Task description: From the line that contains "This screenshot has width=1096, height=2576." to the end of the entries, write out every line exactly, including both ends, and nothing more.

Exercise material:
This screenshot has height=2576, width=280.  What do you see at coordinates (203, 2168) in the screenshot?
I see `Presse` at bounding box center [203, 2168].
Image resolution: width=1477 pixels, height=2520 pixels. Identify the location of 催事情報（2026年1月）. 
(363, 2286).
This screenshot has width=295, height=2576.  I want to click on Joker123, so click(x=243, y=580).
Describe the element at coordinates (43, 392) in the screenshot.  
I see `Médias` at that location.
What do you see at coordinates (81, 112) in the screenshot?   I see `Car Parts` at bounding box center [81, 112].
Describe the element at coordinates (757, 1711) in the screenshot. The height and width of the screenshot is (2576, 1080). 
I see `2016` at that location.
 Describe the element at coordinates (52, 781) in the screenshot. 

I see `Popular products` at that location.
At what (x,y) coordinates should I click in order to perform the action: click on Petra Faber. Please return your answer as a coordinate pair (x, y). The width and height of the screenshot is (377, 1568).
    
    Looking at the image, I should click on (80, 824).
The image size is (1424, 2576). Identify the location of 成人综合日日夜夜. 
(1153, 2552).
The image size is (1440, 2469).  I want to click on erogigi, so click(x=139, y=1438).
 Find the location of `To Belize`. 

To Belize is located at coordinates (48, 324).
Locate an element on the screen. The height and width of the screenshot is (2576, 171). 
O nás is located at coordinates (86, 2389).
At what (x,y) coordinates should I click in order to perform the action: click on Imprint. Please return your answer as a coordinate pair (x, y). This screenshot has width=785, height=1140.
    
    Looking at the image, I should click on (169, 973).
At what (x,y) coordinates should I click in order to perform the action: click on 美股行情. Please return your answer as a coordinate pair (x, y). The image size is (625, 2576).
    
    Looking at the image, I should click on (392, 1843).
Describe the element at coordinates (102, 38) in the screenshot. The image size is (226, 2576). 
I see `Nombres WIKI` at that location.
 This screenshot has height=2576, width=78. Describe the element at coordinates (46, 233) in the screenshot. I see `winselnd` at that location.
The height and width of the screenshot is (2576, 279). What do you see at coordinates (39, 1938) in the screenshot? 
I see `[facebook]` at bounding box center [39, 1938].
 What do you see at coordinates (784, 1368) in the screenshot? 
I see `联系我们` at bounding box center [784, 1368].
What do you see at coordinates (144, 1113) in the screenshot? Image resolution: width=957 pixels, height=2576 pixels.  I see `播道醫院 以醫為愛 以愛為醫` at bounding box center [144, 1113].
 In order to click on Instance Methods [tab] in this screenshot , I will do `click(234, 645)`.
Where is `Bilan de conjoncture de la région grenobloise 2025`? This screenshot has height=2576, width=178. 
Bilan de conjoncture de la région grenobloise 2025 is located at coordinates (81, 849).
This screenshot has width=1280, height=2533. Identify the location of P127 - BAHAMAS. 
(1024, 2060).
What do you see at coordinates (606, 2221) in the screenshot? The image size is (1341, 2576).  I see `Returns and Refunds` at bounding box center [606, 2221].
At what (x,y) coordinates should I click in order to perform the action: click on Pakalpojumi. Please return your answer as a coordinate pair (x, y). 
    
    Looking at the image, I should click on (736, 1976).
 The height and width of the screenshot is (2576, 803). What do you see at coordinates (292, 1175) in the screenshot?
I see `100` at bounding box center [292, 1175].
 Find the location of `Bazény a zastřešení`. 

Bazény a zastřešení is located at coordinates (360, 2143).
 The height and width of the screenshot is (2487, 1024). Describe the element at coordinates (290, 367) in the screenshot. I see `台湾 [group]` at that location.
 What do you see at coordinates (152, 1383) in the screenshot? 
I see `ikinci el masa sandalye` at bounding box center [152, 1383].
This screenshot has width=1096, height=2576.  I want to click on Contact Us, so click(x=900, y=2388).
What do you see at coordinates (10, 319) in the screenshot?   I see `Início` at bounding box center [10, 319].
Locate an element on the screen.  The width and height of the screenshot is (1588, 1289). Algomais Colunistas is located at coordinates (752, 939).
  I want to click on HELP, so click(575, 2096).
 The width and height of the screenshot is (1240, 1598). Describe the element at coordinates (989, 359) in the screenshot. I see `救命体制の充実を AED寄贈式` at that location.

Output below:
This screenshot has width=1096, height=2576.  I want to click on Contact Us, so click(x=900, y=2388).
What do you see at coordinates (10, 319) in the screenshot?   I see `Início` at bounding box center [10, 319].
Locate an element on the screen.  The width and height of the screenshot is (1588, 1289). Algomais Colunistas is located at coordinates (752, 939).
  I want to click on HELP, so click(575, 2096).
 The width and height of the screenshot is (1240, 1598). Describe the element at coordinates (989, 359) in the screenshot. I see `救命体制の充実を AED寄贈式` at that location.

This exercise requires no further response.